(How to complete this task):
Pull every line with "любой" from the data below and copy it.

[[ Source data, beginning ]]

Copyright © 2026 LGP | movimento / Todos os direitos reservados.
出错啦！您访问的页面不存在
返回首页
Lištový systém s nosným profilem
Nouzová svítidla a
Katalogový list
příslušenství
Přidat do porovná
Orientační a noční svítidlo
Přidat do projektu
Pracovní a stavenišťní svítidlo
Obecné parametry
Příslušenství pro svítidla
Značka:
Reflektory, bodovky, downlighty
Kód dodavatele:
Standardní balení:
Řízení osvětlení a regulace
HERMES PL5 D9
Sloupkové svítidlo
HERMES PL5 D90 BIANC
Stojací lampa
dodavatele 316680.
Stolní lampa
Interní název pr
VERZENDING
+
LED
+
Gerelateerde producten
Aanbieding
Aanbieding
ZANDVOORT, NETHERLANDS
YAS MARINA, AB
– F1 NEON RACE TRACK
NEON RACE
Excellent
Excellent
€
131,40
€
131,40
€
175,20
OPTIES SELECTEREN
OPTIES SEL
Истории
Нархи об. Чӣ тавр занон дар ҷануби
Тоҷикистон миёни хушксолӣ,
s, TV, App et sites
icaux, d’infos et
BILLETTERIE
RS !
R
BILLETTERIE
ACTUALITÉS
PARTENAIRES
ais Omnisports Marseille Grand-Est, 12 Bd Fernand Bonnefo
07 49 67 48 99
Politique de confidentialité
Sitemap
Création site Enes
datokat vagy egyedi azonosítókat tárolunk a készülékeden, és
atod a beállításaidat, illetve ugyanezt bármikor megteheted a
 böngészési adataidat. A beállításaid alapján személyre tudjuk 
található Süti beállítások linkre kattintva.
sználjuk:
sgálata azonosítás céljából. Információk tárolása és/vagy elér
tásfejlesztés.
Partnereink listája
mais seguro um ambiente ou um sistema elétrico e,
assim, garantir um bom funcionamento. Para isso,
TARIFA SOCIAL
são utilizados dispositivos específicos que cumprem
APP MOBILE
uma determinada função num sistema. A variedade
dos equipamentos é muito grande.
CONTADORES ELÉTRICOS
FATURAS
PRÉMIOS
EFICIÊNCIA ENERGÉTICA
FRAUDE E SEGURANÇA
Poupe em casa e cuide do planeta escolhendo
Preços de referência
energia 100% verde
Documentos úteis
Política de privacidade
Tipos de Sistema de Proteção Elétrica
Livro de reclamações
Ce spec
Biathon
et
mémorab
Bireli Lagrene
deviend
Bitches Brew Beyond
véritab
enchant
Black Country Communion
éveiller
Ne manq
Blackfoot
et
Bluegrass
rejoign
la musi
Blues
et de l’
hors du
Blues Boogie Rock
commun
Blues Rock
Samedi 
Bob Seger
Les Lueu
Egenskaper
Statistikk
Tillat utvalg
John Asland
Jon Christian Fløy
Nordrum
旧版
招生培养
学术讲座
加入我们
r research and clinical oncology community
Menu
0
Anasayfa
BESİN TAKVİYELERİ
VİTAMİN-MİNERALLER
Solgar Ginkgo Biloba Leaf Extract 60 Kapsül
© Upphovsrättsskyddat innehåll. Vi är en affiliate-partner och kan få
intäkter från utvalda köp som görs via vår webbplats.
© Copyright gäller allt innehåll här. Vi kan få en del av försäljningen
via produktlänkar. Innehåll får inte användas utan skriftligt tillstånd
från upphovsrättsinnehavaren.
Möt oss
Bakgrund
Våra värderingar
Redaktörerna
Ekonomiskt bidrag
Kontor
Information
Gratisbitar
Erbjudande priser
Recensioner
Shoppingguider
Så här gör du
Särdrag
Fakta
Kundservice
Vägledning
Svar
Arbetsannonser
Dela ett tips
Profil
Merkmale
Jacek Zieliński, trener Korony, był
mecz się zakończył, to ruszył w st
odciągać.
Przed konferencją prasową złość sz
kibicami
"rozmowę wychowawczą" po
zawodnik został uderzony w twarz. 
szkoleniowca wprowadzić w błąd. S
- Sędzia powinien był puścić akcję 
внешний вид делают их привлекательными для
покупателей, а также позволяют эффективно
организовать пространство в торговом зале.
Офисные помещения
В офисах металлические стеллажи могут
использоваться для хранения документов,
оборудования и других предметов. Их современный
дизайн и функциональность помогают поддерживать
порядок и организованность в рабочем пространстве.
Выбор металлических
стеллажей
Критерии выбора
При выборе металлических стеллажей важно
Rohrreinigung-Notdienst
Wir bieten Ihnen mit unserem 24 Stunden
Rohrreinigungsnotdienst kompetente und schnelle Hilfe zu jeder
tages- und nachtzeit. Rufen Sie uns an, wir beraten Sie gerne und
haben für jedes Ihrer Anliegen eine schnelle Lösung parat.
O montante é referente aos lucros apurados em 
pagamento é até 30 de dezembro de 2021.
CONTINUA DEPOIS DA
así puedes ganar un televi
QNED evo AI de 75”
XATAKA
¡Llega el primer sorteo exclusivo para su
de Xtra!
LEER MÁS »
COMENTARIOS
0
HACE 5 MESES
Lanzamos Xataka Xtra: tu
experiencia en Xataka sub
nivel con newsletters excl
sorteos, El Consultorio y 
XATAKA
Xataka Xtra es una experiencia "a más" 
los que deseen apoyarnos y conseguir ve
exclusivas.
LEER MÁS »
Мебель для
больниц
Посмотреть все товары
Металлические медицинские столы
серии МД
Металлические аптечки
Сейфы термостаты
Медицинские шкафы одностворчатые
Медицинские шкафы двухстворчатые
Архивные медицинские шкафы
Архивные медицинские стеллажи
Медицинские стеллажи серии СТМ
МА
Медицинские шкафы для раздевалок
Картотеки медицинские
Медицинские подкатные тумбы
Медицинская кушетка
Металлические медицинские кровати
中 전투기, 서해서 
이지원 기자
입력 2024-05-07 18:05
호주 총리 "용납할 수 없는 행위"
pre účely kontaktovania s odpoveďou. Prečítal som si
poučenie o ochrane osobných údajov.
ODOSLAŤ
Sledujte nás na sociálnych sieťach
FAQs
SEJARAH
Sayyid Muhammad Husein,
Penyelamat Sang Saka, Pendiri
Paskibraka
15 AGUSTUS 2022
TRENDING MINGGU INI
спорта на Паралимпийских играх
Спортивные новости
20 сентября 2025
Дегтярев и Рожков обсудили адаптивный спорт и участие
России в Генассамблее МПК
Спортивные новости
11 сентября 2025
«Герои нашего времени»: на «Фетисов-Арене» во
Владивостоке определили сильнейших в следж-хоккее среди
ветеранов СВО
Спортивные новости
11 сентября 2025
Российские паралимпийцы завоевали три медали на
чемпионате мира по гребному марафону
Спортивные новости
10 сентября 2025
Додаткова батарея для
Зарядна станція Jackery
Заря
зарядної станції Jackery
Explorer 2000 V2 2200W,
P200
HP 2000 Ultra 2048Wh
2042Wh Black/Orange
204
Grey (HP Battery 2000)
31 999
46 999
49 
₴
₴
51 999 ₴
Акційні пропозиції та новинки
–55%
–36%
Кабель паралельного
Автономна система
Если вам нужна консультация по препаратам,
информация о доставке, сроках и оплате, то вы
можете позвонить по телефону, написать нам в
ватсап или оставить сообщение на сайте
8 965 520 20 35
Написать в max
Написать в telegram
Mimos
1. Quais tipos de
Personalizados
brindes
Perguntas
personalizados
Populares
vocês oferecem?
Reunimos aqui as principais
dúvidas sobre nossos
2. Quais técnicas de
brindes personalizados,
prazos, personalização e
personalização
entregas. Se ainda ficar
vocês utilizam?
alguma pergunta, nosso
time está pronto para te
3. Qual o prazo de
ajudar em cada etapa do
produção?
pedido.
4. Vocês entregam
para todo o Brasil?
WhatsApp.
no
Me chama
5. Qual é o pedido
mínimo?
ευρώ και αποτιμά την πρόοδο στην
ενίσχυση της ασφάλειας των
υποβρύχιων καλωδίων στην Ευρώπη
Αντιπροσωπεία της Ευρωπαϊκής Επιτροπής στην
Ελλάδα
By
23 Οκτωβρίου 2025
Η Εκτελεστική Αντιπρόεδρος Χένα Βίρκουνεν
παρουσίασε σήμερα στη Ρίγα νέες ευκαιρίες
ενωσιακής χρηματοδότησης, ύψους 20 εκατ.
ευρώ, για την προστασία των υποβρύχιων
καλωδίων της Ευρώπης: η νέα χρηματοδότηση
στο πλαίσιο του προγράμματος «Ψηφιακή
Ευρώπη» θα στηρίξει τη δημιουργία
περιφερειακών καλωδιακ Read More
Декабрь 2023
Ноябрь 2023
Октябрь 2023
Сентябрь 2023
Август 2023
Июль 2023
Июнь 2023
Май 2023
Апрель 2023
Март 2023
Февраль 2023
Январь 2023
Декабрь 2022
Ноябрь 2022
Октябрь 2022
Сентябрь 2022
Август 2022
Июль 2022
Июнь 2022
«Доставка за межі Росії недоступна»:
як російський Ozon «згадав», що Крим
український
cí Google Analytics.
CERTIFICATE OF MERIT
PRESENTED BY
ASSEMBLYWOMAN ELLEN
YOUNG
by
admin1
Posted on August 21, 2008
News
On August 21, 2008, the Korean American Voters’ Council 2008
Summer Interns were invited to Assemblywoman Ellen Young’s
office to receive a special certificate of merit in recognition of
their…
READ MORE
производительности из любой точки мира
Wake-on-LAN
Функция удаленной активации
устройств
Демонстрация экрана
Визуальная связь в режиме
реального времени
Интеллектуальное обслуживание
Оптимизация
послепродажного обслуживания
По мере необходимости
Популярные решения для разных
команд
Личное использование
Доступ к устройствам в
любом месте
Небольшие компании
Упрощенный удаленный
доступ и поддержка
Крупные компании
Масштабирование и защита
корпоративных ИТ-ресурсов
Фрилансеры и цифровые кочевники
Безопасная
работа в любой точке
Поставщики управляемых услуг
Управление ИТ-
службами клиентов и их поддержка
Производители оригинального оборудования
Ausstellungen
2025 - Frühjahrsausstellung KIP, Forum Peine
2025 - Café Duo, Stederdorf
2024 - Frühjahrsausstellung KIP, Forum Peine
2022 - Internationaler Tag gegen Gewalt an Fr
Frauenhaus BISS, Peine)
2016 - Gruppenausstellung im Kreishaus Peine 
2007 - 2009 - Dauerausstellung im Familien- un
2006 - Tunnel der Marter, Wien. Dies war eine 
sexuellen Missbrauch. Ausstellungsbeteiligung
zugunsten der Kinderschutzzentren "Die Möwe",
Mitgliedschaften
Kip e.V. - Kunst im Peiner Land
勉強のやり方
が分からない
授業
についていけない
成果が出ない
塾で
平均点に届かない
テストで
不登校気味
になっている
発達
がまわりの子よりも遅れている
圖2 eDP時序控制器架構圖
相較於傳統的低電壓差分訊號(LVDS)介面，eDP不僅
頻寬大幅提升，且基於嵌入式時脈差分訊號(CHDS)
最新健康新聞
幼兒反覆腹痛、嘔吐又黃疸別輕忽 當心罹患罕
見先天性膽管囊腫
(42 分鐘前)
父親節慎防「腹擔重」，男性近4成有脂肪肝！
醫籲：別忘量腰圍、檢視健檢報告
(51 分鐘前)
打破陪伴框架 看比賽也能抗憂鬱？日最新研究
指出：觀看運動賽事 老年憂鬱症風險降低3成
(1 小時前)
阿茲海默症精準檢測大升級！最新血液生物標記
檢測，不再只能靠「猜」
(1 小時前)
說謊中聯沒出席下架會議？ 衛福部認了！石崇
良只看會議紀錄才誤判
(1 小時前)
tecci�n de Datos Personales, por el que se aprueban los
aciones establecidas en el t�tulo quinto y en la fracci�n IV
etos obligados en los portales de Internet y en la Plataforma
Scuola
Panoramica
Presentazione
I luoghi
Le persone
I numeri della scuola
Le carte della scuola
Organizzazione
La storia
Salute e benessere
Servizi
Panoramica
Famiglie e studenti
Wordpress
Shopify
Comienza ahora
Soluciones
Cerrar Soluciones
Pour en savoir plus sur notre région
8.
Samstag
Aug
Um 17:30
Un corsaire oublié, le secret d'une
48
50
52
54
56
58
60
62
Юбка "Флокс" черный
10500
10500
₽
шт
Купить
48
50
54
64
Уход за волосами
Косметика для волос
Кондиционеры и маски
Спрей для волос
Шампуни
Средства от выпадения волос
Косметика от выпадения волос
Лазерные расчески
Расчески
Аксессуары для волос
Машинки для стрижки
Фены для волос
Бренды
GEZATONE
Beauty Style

[[ Source data, end ]]

(Task solution):
производительности из любой точки мира
работа в любой точке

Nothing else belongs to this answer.